Recorded information
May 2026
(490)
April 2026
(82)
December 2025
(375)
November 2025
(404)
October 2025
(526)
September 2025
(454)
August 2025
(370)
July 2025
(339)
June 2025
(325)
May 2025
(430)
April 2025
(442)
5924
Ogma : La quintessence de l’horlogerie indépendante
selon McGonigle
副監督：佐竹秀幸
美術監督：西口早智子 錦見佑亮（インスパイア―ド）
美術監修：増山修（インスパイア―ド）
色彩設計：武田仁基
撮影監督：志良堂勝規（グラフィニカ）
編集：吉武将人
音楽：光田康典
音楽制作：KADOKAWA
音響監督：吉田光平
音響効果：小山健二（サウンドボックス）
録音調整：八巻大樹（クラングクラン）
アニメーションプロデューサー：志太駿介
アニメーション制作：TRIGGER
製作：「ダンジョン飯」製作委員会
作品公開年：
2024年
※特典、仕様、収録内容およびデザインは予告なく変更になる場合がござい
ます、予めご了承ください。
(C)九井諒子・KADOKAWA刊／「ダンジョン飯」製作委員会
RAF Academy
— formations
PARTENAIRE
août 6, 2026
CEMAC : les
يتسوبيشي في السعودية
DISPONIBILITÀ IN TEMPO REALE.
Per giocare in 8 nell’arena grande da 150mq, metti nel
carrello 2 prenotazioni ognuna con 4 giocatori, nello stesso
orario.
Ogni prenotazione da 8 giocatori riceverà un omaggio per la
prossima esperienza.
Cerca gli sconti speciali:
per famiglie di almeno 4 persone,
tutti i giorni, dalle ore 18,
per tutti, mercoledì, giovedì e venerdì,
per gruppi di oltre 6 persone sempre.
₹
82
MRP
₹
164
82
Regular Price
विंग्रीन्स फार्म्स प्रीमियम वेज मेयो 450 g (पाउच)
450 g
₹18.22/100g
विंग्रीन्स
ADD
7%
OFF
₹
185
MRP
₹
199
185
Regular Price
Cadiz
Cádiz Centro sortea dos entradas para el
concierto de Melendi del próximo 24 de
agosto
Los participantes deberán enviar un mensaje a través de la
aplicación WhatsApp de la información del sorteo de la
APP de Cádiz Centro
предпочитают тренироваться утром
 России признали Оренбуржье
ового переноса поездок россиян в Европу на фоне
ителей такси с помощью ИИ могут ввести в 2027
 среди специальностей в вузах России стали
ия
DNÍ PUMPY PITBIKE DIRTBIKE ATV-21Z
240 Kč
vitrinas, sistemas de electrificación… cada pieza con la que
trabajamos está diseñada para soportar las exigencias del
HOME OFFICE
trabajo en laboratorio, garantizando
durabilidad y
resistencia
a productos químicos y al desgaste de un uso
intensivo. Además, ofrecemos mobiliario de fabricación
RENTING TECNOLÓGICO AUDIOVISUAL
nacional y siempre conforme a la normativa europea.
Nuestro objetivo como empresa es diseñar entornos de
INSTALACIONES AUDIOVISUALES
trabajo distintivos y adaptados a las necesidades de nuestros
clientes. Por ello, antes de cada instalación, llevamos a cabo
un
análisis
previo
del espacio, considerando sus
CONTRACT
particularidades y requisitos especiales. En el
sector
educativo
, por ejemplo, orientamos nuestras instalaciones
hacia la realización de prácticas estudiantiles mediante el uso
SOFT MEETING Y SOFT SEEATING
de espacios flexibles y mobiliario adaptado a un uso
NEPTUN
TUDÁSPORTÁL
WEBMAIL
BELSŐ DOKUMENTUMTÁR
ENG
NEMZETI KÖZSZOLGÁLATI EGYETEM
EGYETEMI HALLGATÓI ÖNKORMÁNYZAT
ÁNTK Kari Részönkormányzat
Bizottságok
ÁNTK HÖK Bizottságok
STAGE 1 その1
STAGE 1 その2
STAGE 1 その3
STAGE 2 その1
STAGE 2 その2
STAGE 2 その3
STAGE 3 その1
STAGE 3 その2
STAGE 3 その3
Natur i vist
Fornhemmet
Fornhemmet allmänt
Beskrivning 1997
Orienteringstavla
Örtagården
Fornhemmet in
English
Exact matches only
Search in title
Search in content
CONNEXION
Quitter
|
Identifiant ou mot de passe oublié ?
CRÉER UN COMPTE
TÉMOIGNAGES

Problem statement
With every word kept as it is, set down the entries again.

Task output
May 2026
(490)
April 2026
(82)
December 2025
(375)
November 2025
(404)
October 2025
(526)
September 2025
(454)
August 2025
(370)
July 2025
(339)
June 2025
(325)
May 2025
(430)
April 2025
(442)
5924
Ogma : La quintessence de l’horlogerie indépendante
selon McGonigle
副監督：佐竹秀幸
美術監督：西口早智子 錦見佑亮（インスパイア―ド）
美術監修：増山修（インスパイア―ド）
色彩設計：武田仁基
撮影監督：志良堂勝規（グラフィニカ）
編集：吉武将人
音楽：光田康典
音楽制作：KADOKAWA
音響監督：吉田光平
音響効果：小山健二（サウンドボックス）
録音調整：八巻大樹（クラングクラン）
アニメーションプロデューサー：志太駿介
アニメーション制作：TRIGGER
製作：「ダンジョン飯」製作委員会
作品公開年：
2024年
※特典、仕様、収録内容およびデザインは予告なく変更になる場合がござい
ます、予めご了承ください。
(C)九井諒子・KADOKAWA刊／「ダンジョン飯」製作委員会
RAF Academy
— formations
PARTENAIRE
août 6, 2026
CEMAC : les
يتسوبيشي في السعودية
DISPONIBILITÀ IN TEMPO REALE.
Per giocare in 8 nell’arena grande da 150mq, metti nel
carrello 2 prenotazioni ognuna con 4 giocatori, nello stesso
orario.
Ogni prenotazione da 8 giocatori riceverà un omaggio per la
prossima esperienza.
Cerca gli sconti speciali:
per famiglie di almeno 4 persone,
tutti i giorni, dalle ore 18,
per tutti, mercoledì, giovedì e venerdì,
per gruppi di oltre 6 persone sempre.
₹
82
MRP
₹
164
82
Regular Price
विंग्रीन्स फार्म्स प्रीमियम वेज मेयो 450 g (पाउच)
450 g
₹18.22/100g
विंग्रीन्स
ADD
7%
OFF
₹
185
MRP
₹
199
185
Regular Price
Cadiz
Cádiz Centro sortea dos entradas para el
concierto de Melendi del próximo 24 de
agosto
Los participantes deberán enviar un mensaje a través de la
aplicación WhatsApp de la información del sorteo de la
APP de Cádiz Centro
предпочитают тренироваться утром
 России признали Оренбуржье
ового переноса поездок россиян в Европу на фоне
ителей такси с помощью ИИ могут ввести в 2027
 среди специальностей в вузах России стали
ия
DNÍ PUMPY PITBIKE DIRTBIKE ATV-21Z
240 Kč
vitrinas, sistemas de electrificación… cada pieza con la que
trabajamos está diseñada para soportar las exigencias del
HOME OFFICE
trabajo en laboratorio, garantizando
durabilidad y
resistencia
a productos químicos y al desgaste de un uso
intensivo. Además, ofrecemos mobiliario de fabricación
RENTING TECNOLÓGICO AUDIOVISUAL
nacional y siempre conforme a la normativa europea.
Nuestro objetivo como empresa es diseñar entornos de
INSTALACIONES AUDIOVISUALES
trabajo distintivos y adaptados a las necesidades de nuestros
clientes. Por ello, antes de cada instalación, llevamos a cabo
un
análisis
previo
del espacio, considerando sus
CONTRACT
particularidades y requisitos especiales. En el
sector
educativo
, por ejemplo, orientamos nuestras instalaciones
hacia la realización de prácticas estudiantiles mediante el uso
SOFT MEETING Y SOFT SEEATING
de espacios flexibles y mobiliario adaptado a un uso
NEPTUN
TUDÁSPORTÁL
WEBMAIL
BELSŐ DOKUMENTUMTÁR
ENG
NEMZETI KÖZSZOLGÁLATI EGYETEM
EGYETEMI HALLGATÓI ÖNKORMÁNYZAT
ÁNTK Kari Részönkormányzat
Bizottságok
ÁNTK HÖK Bizottságok
STAGE 1 その1
STAGE 1 その2
STAGE 1 その3
STAGE 2 その1
STAGE 2 その2
STAGE 2 その3
STAGE 3 その1
STAGE 3 その2
STAGE 3 その3
Natur i vist
Fornhemmet
Fornhemmet allmänt
Beskrivning 1997
Orienteringstavla
Örtagården
Fornhemmet in
English
Exact matches only
Search in title
Search in content
CONNEXION
Quitter
|
Identifiant ou mot de passe oublié ?
CRÉER UN COMPTE
TÉMOIGNAGES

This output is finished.